→ REQUIRED WORK
Although the records contain pictures, the copy should leave them out and match everything else exactly.

→ INPUT DATA
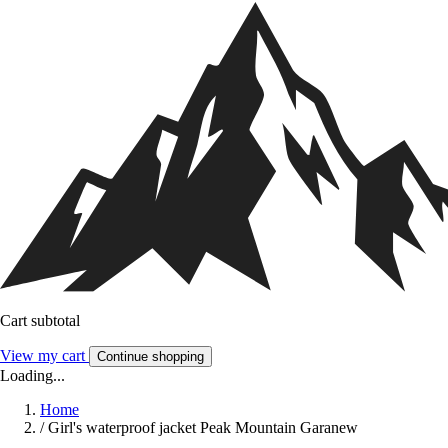
Cart subtotal
View my cart
Continue shopping
Loading...
Home
/
Girl's waterproof jacket Peak Mountain Garanew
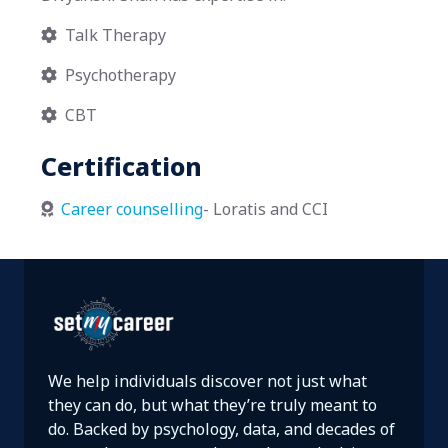
Talk Therapy

Psychotherapy

CBT

Certification
Career counselling
- Loratis and CCI

We help individuals discover not just what
they can do, but what they’re truly meant to
do. Backed by psychology, data, and decades of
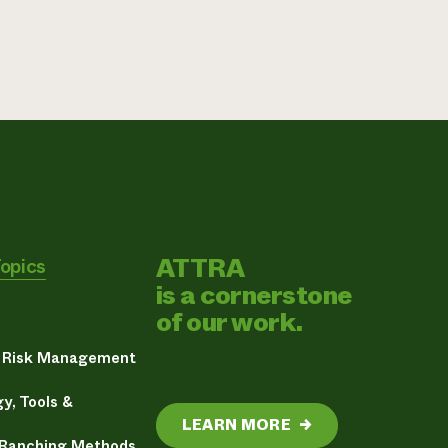
ATTRA
Topics
is a cornerstone
of our work.
& Risk Management
y, Tools &
LEARN MORE
→
 Ranching Methods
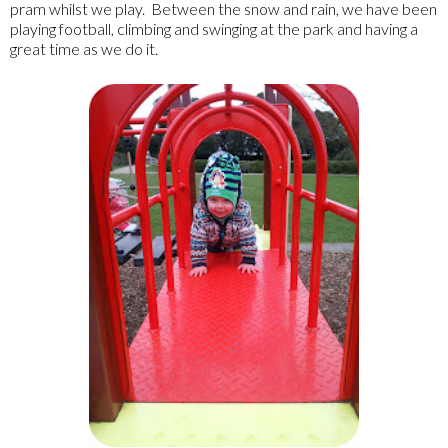
pram whilst we play. Between the snow and rain, we have been
playing football, climbing and swinging at the park and having a
great time as we do it.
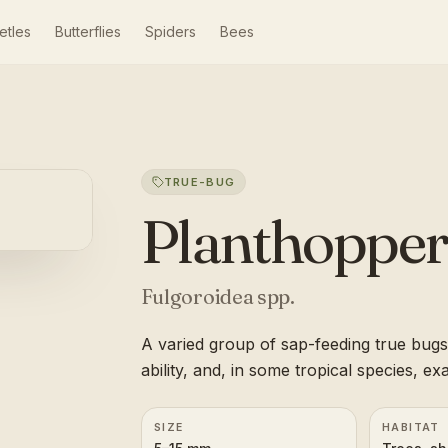
etles
Butterflies
Spiders
Bees
TRUE-BUG
Planthopper
Fulgoroidea spp.
A varied group of sap-feeding true bugs
ability, and, in some tropical species, e
SIZE
HABITAT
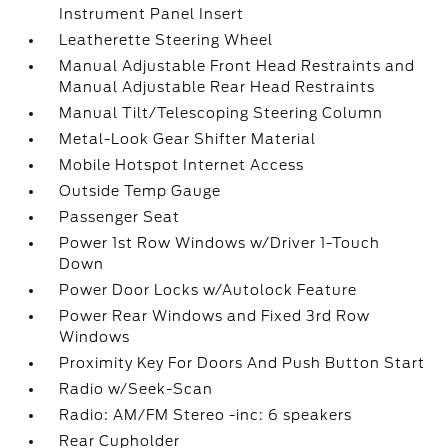
Instrument Panel Insert
Leatherette Steering Wheel
Manual Adjustable Front Head Restraints and
Manual Adjustable Rear Head Restraints
Manual Tilt/Telescoping Steering Column
Metal-Look Gear Shifter Material
Mobile Hotspot Internet Access
Outside Temp Gauge
Passenger Seat
Power 1st Row Windows w/Driver 1-Touch
Down
Power Door Locks w/Autolock Feature
Power Rear Windows and Fixed 3rd Row
Windows
Proximity Key For Doors And Push Button Start
Radio w/Seek-Scan
Radio: AM/FM Stereo -inc: 6 speakers
Rear Cupholder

→ FINAL ANSWER
Cart subtotal
View my cart
Continue shopping
Loading...
Home
/
Girl's waterproof jacket Peak Mountain Garanew
Talk Therapy

Psychotherapy

CBT

Certification
Career counselling
- Loratis and CCI

We help individuals discover not just what
they can do, but what they’re truly meant to
do. Backed by psychology, data, and decades of
ATTRA
Topics
is a cornerstone
of our work.
& Risk Management
y, Tools &
LEARN MORE
→
 Ranching Methods
pram whilst we play. Between the snow and rain, we have been
playing football, climbing and swinging at the park and having a
great time as we do it.
etles
Butterflies
Spiders
Bees
TRUE-BUG
Planthopper
Fulgoroidea spp.
A varied group of sap-feeding true bugs
ability, and, in some tropical species, e
SIZE
HABITAT
Instrument Panel Insert
Leatherette Steering Wheel
Manual Adjustable Front Head Restraints and
Manual Adjustable Rear Head Restraints
Manual Tilt/Telescoping Steering Column
Metal-Look Gear Shifter Material
Mobile Hotspot Internet Access
Outside Temp Gauge
Passenger Seat
Power 1st Row Windows w/Driver 1-Touch
Down
Power Door Locks w/Autolock Feature
Power Rear Windows and Fixed 3rd Row
Windows
Proximity Key For Doors And Push Button Start
Radio w/Seek-Scan
Radio: AM/FM Stereo -inc: 6 speakers
Rear Cupholder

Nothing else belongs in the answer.